Rock fishing for luderick is best done on the dark of the moon using a method called ‘potholing’. The larger tides during this phase of the moon cycle give the fish access to areas with the advantage of complete darkness. The school will swim into a pocket of water as the wave surges and fills the area, graze and retreat as the water drains out. Live and metho yabbies are the best baits on a rod length of leader. Most often it is a matter of dropping your bait in the water, allowing the surge to rise and poling in a fish. This does depend on you doing your homework and finding schools of fish first. The blackfish from the rocks, I believe, taste heaps better than any from the rivers and lakes.
Fishing the rocks at night is not something you do without significant risk and without planning. Always have an escape path from your chosen platform, be very conscious of the stage of the tide, wear a lifejacket, have a waterproof torch tied to you somewhere, and never fish alone.

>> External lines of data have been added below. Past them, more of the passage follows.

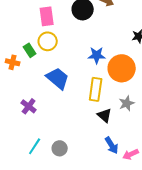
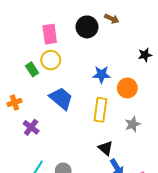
orange cross: (13, 62) -> (14, 102), moved, turned -32
orange circle: (122, 68) -> (127, 88), size x0.7
black triangle: (105, 115) -> (106, 148), moved

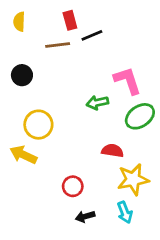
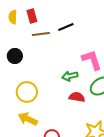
red rectangle: (70, 20) -> (32, 16), moved
red semicircle: (113, 151) -> (77, 97), moved
yellow arrow: (23, 155) -> (28, 119), moved

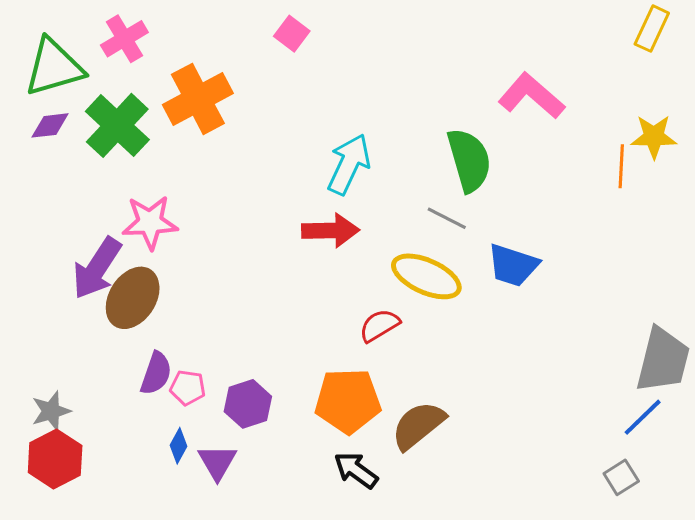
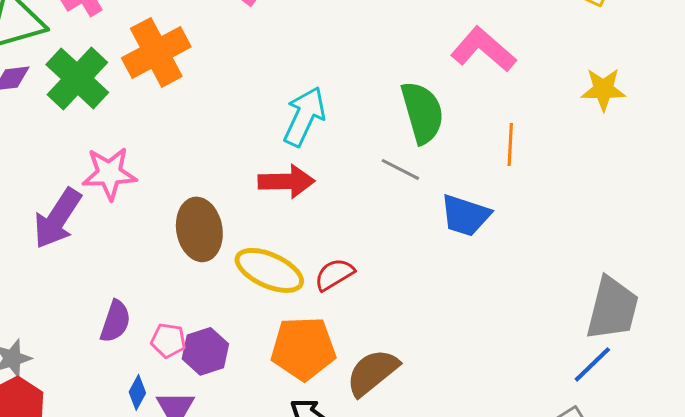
orange line: (621, 166) -> (510, 144), moved
yellow ellipse: (426, 276) -> (269, 270), moved
brown ellipse: (133, 298) -> (199, 229), moved, turned -42
pink pentagon: (188, 388) -> (168, 340), moved

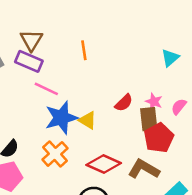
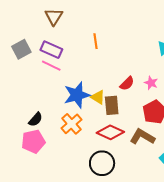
brown triangle: (31, 40) -> (54, 17), moved
pink line: (46, 89) -> (51, 66), moved
brown rectangle: (149, 119) -> (112, 105), moved

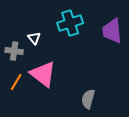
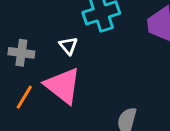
white triangle: (34, 38) -> (68, 46), moved

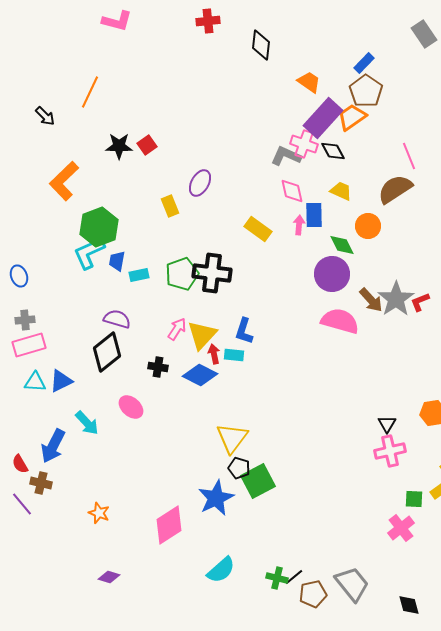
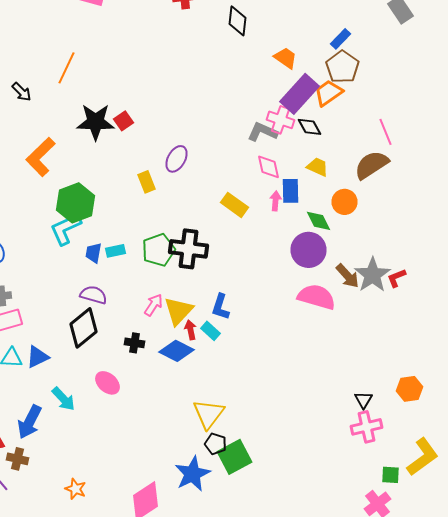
black star: (119, 146) -> (96, 122), size x1.4
blue trapezoid: (117, 261) -> (94, 253), moved
cyan rectangle: (234, 355) -> (210, 331), turned 36

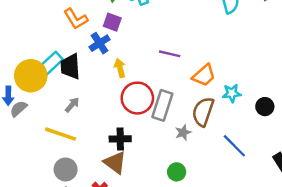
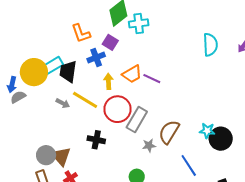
orange trapezoid: (204, 75) -> (132, 74), moved
cyan star: (232, 93) -> (207, 131), moved
gray arrow: (72, 105) -> (63, 103), turned 64
black circle: (265, 107) -> (221, 139), size x1.5
yellow line: (61, 134) -> (85, 100), moved
brown triangle: (115, 163) -> (61, 156), moved

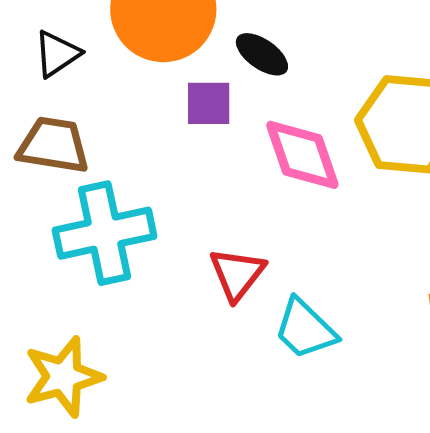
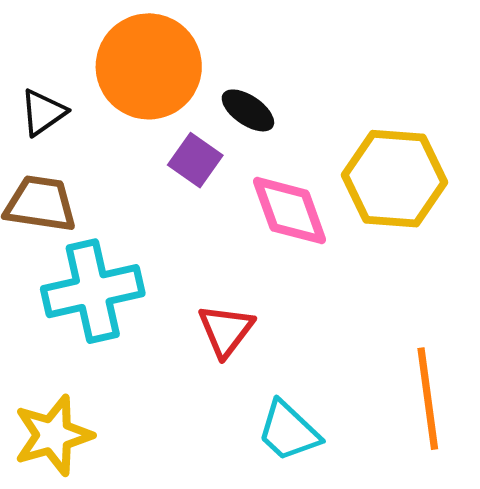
purple square: (209, 103) -> (195, 160), turned 36
cyan trapezoid: (305, 329) -> (289, 431), moved

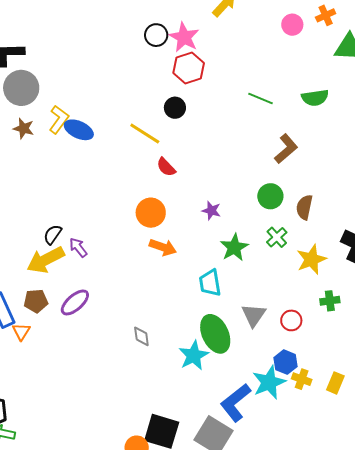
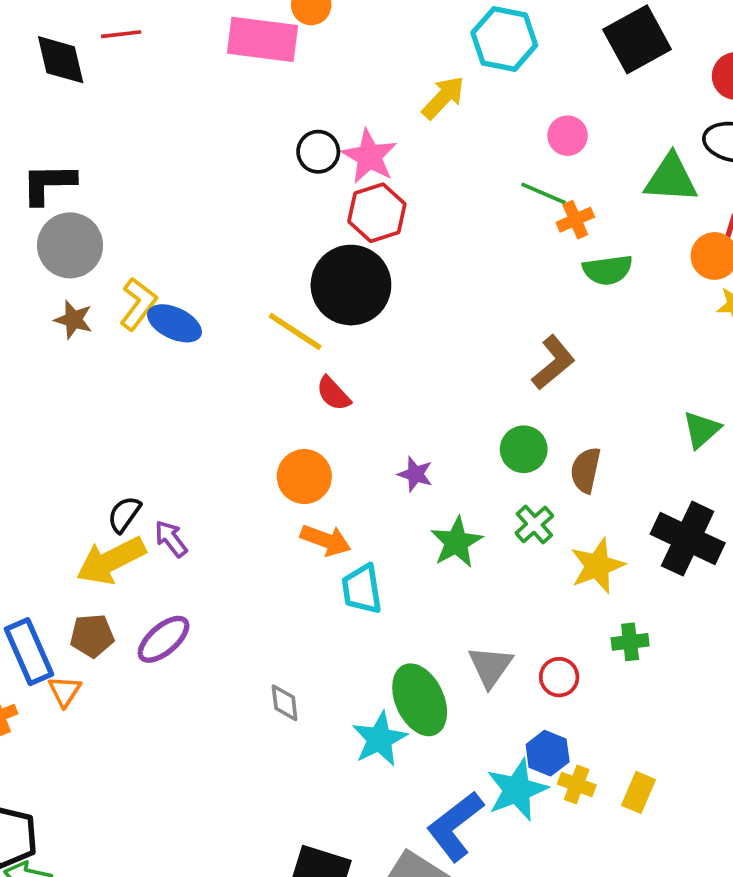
orange cross: (326, 15) -> (575, 220), moved
green line: (261, 98) -> (544, 193), moved
black circle: (175, 108) -> (351, 285), size x2.0
cyan trapezoid: (210, 283) -> (362, 589), moved

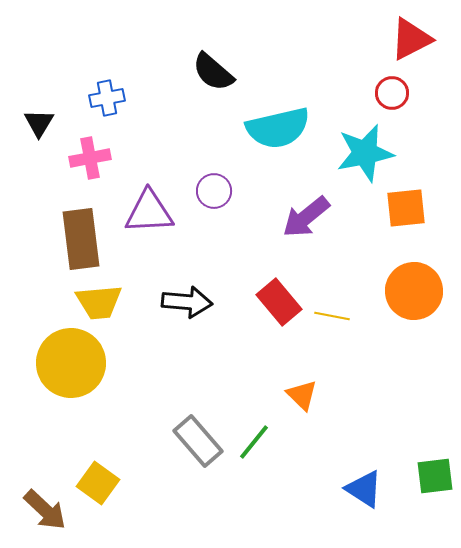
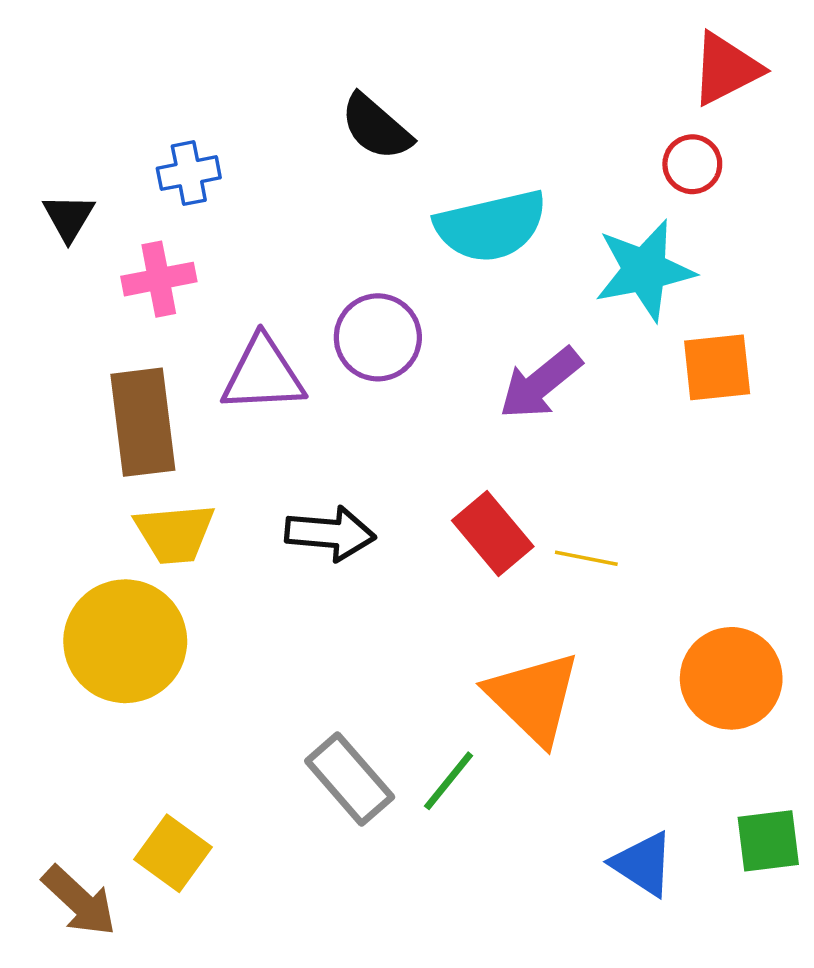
purple circle: (214, 191) -> (378, 337), size x1.4
orange circle: (414, 291) -> (731, 678), moved
orange triangle: (302, 395) -> (533, 698), size x1.8

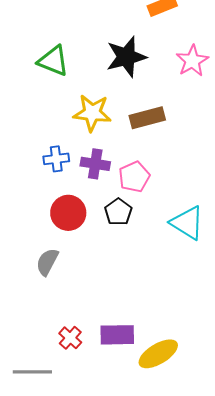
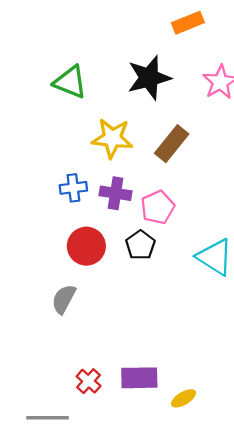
brown rectangle: (147, 118) -> (172, 144), turned -36
yellow ellipse: (158, 354) -> (184, 398), size x0.6

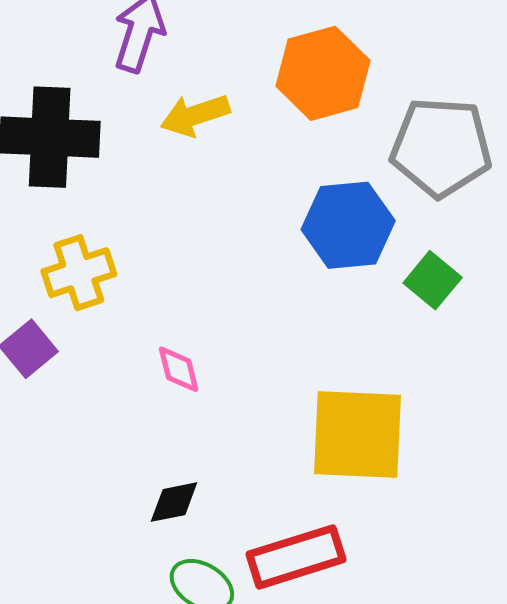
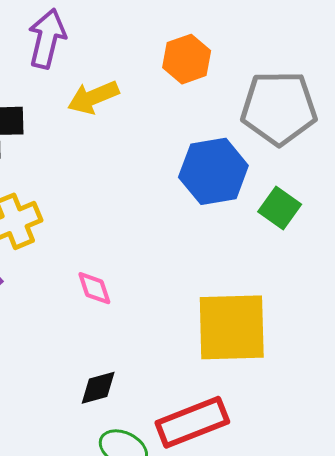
orange hexagon: (323, 73) -> (187, 59), size x0.7

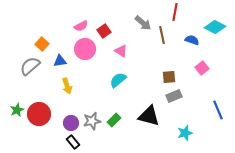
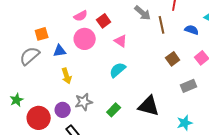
orange square: (42, 44) -> (42, 34), turned 32
brown square: (169, 77) -> (173, 59), moved, turned -32
gray rectangle: (174, 96) -> (189, 86), moved
red circle: (39, 114) -> (39, 118), moved
gray star: (92, 121) -> (84, 102), moved
purple circle: (71, 123) -> (63, 110), moved

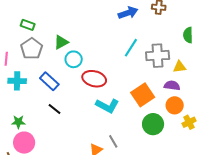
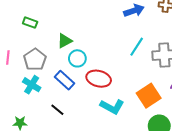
gray pentagon: (32, 49) -> (35, 60), moved
cyan cross: (17, 81) -> (32, 85), moved, turned 30
blue rectangle: (49, 81) -> (65, 80), moved

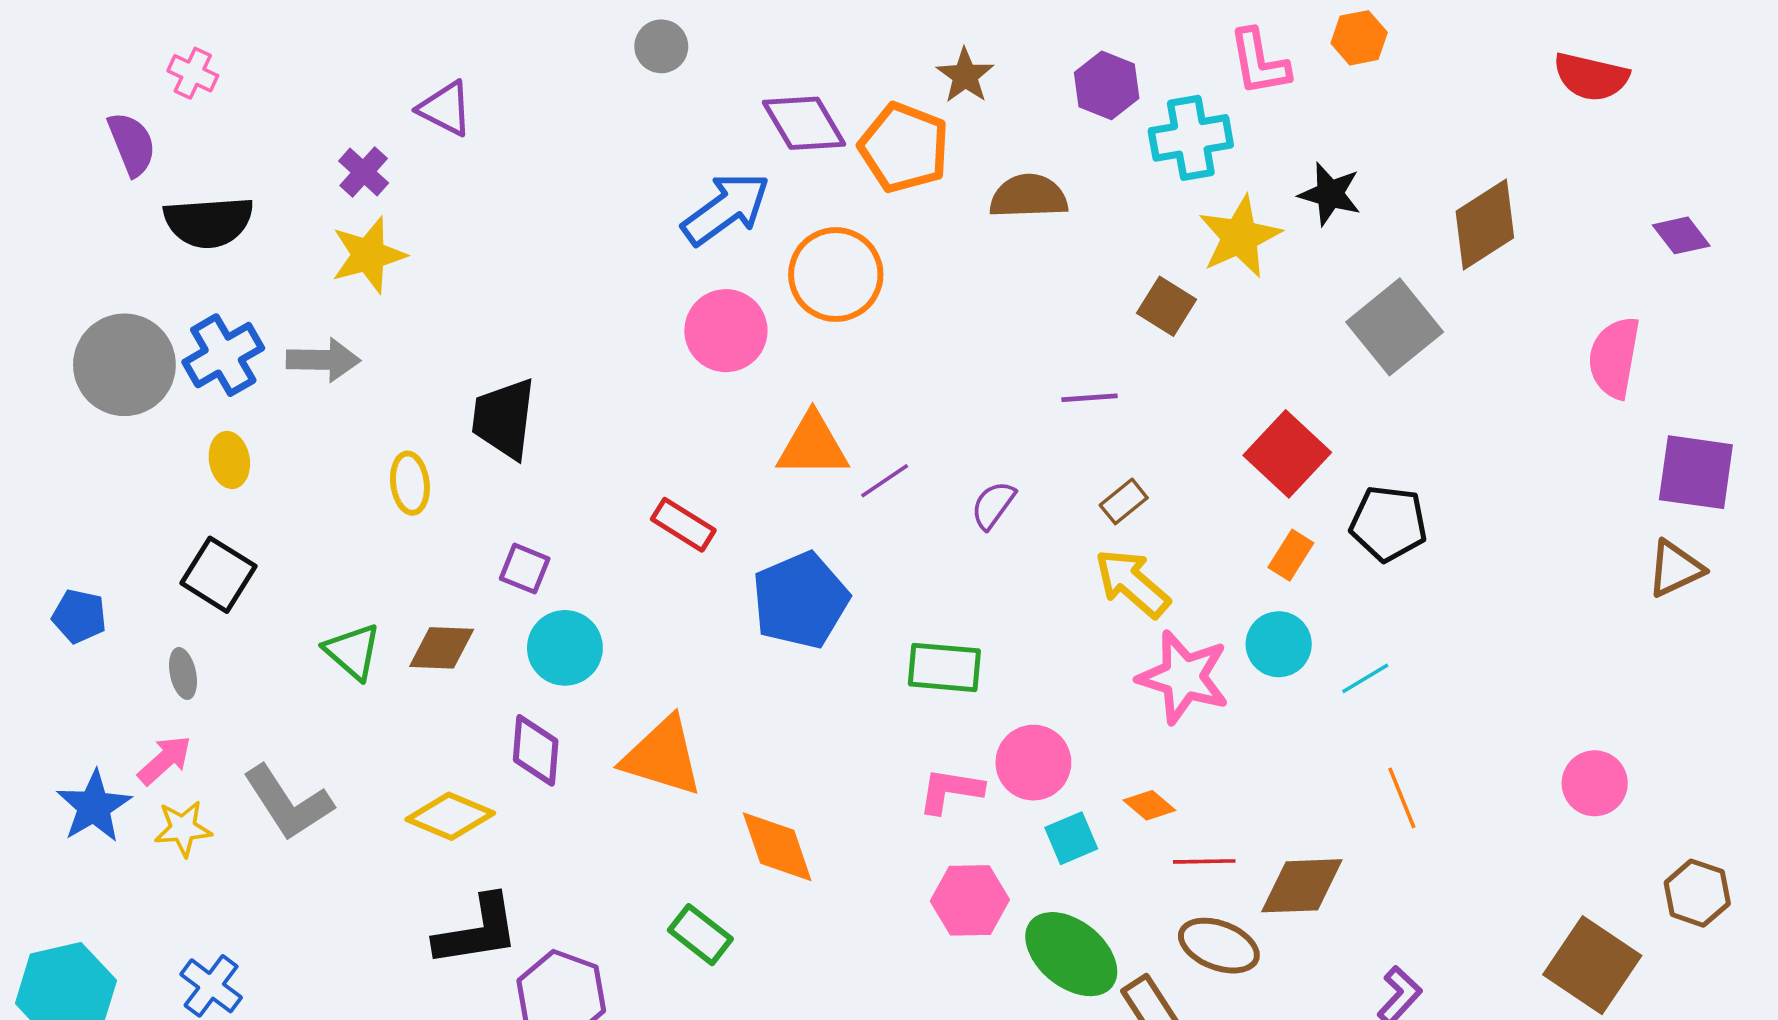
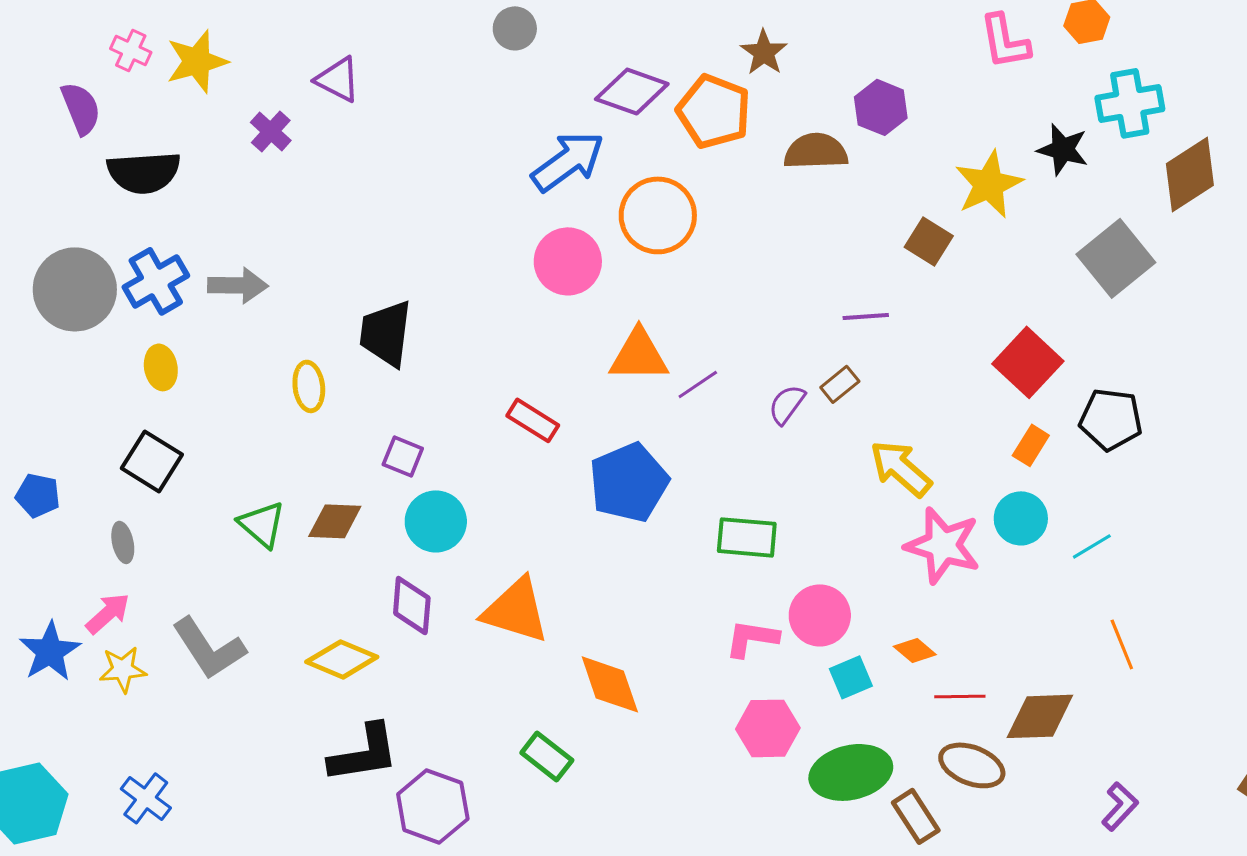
purple hexagon: (1107, 85) -> (881, 107), moved
purple diamond: (804, 123) -> (632, 91), turned -40
cyan cross: (1191, 138) -> (1130, 103), moved
yellow star: (368, 255) -> (197, 61), moved
brown rectangle: (1124, 501) -> (840, 384), moved
green ellipse: (1071, 954) -> (851, 772), turned -52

The beauty of the Mid Coast area is that any rocky headland will have populations of resident and transient fish, enough to satisfy any rock angler. The key to success is to be mobile. If one spot isn’t fishing well, you can pack up, and with a short drive you’ll have another spot that may fire.
Berley isn’t always essential, especially over the shallow reef areas. A trickle of mashed and soaked bread will attract the desired species like bream and pigs, but it also attracts the butterfish and toads that can frustrate anglers and destroy baits. Before deploying berley, have a few casts to gutters in the rocks where channels are formed between rocky outcrops.
I hope this information sees you taking advantage of this beautiful time of year, and making the most of the great beach and rock fishing this part of the world is famous for.
- Cooked prawns
- Live beach worms
- Whole fish
- Fish fillets
- Ganged pilchards
- Ganged Garfish
- Ganged whole squid
- Cordell pencil popper
- Gulp 7” Jerkshad on 1oz jighead
- 50 to 65g metal slugs
- Mustad 542 1/0 and 2/0 Owner SSW 5111 for groper and pigs.
- Owner 1/0 SSW 5111 for bream, and 3 ganged 3/0 Mustad 4202 for tailor and salmon.
A rising tide is always the best option. Whether it is a pre-dusk fish for mulloway on the beach or a midday pig fish, the rising tide provides a greater water depth and access for the fish to the intertidal zone. New and full moon periods will provide the greatest variation in depths, especially from the rocks.
Wherever possible, fish with a friend and wear an automatic inflating PFD or PFD with head support. Manual devices are ok if you enter the water in a conscious state, but are useless if you strike your head when entering the water. The aeration of water around the wash areas can significantly reduce buoyancy and even the strongest swimmers may be drowned in rough conditions.